What authenticator are you using? Do you still have this problem with the Dummy authenticator?

Thanks for the reply. Unfortunately, I’m still very new to our setup. We use Active Directory for authentication to jupyterhub. We run sssd for the connection to AD.

We don’t have this issue in Prod, but Prod is still running version 3.0.2. I’m only aware of the classic load balancers provisioned by EKS and our FortiGate NGFW’s.

Unaware of the dummy authenticator, but looking it up now.

I have received sporadic reports of this same error since upgrading to 3.3.8 using the Google OAuthenticator going back a few months. We run on Google Cloud’s GKE service.
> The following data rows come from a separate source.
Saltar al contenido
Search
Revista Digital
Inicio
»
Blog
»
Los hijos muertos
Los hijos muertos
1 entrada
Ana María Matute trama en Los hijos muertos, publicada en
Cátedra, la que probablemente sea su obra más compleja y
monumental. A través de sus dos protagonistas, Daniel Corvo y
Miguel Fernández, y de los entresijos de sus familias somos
Since it is intermittent and doesn’t cause too many issues, I haven’t been able to deep dive into the infrastructure to see what is causing it. I will report back if I find anything useful.

2 Likes

Thanks for the reply! Any luck on your end?

I’ve been testing out proxy changes with no luck so far, although I haven’t been able to devote much time.